Entendez-vous au loin le bruit assourdissant du retour de Nicolas Sarkozy ? Celui qui prônait la stratégie de la rareté de la parole publique il y a plus d'un an, a visiblement changé d’avis. Enfin, disons plutôt qu’il n’a tout simplement JAMAIS quitté l’espace médiatique. Volonté de s’imposer dans l’agenda pour se rappeler au bon souvenir de ses sympathisants -grands adeptes du culte du chef, prises de parole tout azimuts dans les médias et fréquents envois de newsletters. Les commentateurs de tous bords n'en reviennent pas. Celui qu'on disait mort et enterré remonte dans les sondages. Francetv Info le rappelle via le décryptage attentif du sondage TNS Sofres-Onepoint pour Le Figaro Magazine publié mercredi 29 juin: "Chez les sympathisants de droite, frange de l'électorat la plus susceptible de se déplacer pour la primaire de la droite en novembre, il gagne 9 points, à 44%, quand Alain Juppé en perd 6 à 41%. L'écart est encore plus important auprès des seuls proches des Républicains (LR), avec un bond de 17 points de l'ancien chef de l'Etat qui recueille 65% de réponses positives, alors que le maire de Bordeaux chute de 14 points à 52%." Alors pourquoi ?

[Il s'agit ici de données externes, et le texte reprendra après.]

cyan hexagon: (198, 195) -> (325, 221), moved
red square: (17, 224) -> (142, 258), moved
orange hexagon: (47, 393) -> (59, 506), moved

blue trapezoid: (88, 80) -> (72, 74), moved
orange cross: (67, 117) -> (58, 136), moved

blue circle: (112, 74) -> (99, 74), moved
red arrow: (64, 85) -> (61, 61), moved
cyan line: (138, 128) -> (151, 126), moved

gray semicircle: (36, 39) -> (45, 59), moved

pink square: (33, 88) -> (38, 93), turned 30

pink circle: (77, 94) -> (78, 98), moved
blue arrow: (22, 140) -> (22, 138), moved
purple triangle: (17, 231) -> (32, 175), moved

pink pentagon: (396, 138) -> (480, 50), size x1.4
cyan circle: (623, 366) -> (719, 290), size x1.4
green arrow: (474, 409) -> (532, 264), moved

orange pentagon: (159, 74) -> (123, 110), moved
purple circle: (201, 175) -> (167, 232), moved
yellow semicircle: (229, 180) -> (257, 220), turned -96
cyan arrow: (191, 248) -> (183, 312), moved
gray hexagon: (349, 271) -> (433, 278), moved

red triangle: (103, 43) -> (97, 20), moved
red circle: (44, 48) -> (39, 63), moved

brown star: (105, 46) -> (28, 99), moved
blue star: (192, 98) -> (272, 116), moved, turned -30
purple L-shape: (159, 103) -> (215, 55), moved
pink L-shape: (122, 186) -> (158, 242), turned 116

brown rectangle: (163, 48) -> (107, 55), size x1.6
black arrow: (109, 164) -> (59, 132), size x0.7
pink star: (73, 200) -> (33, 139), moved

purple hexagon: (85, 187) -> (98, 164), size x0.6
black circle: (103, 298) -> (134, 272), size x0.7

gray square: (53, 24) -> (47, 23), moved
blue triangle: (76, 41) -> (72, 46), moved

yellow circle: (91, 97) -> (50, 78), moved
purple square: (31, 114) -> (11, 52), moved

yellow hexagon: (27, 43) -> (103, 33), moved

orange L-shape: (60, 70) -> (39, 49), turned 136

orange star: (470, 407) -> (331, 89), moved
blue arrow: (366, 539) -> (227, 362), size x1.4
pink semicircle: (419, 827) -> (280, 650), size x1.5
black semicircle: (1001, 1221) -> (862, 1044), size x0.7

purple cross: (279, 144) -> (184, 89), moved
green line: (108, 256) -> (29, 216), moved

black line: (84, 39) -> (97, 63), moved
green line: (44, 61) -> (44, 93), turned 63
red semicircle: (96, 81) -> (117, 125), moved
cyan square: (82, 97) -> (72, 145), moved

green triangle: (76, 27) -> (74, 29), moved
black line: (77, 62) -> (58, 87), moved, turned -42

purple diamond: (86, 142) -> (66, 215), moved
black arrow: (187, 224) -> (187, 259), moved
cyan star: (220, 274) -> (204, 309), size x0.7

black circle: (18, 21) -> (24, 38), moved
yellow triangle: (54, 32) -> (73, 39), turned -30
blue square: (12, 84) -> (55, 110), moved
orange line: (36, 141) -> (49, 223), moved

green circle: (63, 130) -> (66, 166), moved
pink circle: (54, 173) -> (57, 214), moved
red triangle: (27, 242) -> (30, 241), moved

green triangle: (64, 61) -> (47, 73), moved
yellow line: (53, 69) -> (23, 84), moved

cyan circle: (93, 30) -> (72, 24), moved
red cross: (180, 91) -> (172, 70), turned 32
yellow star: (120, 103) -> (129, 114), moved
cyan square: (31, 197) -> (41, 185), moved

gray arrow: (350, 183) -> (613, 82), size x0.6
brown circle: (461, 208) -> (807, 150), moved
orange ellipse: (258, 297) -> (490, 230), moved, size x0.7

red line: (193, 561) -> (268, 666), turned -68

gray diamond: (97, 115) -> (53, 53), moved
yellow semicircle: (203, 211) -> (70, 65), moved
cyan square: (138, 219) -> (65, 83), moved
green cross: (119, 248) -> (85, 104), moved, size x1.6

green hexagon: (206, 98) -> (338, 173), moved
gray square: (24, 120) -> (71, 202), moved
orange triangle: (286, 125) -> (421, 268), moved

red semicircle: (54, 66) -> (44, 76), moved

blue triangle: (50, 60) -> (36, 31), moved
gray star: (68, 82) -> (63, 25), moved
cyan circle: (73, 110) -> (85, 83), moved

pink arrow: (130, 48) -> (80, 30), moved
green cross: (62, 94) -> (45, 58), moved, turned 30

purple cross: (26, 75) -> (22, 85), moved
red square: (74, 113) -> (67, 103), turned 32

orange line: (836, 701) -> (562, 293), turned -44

Parce l'actualité lui permet de capitaliser sur son territoire de communication
Les grèves à répétitions ? Du pain béni pour Nicolas Sarkozy. Cela lui permet de taper sur "l'ennemi" originel de son propre camps, la CGT de Philippe Martinez, pour mobiliser ses soutiens tout en s'affichant comme le champion du respect de l'ordre. En d'autres termes d'actualité lui permet de rester sur son territoire de communication et donc d'être perçu comme totalement cohérent, centré sur ses positions soutenues de longue date.
Parce qu'Alain Juppé a décidé de jouer la stratégie de la rareté
La rareté de la parole publique génère le désir. Et cela les équipes de campagne d'Alain Juppé, dans la lignée de Jacques Pilhan, l'ont bien compris. A ceci près que cela laisse un boulevard à Nicolas Sarkozy, l'adepte de la stratégie de la fréquence, pour s'emparer de l'agenda médiatique avant l'été. Mais, j'en fais le pari : la prochaine prise de parole d'Alain Juppé sera extrêmement relayée. En ce sens, le maire de Bordeaux en revient aux vieux principes de la com' à la papa qui veut la rareté permet des ruptures de rythme, tout en créant l'événement. A l'aune de notre agora numérique, il est possible de remettre en cause cette posture. Cependant, elle a le considérable avantage d'être en accord avec sa stratégie de "positionnement" : aux présidences quelques peu hystérisées de François Hollande et Nicolas Sarkozy dont les Français se sont lassés, il oppose l'image d'un homme hors du temps et au-dessus de la mêlée. Une sorte de patriarche qui donnerait le cap et imprimerait sa vision du monde.
Parce qu'il prépare d'ores et déjà la rentrée médiatique
J'en veux pour preuve la stratégie de communication déployée dans le magazine ELLE, via Carla Bruni : «Je suis une bâtarde et j'aime bien les bâtards d'ailleurs. Mon mari aussi est un genre de sang-mêlé, il ne ressemble en rien à ces élites comme on dit, il ne fait pas partie de l'establishment et j'adore ça !» Ou comment réactiver le storytelling du candidat de 2007, qui se voulait loin des élites et rompant avec l'ancien temps. Nicolas Sarkozy se présentait alors comme "un petit Français de sang-mêlé", devant donc se battre pour conquérir le pouvoir. Aujourd'hui, la manoeuvre est limpide : contrer Alain Juppé, l'énarque, héritier de Jacques Chirac, le bourgeois tenant de l'immobilisme. D'ailleurs, François Hollande a tout intérêt à le laisser faire : Alain Juppé est un candidat qui jouit d'un certain capital de sympathie auprès de la gauche dite "progressiste". La boucle est bouclée et la rentrée promet d'être musclée.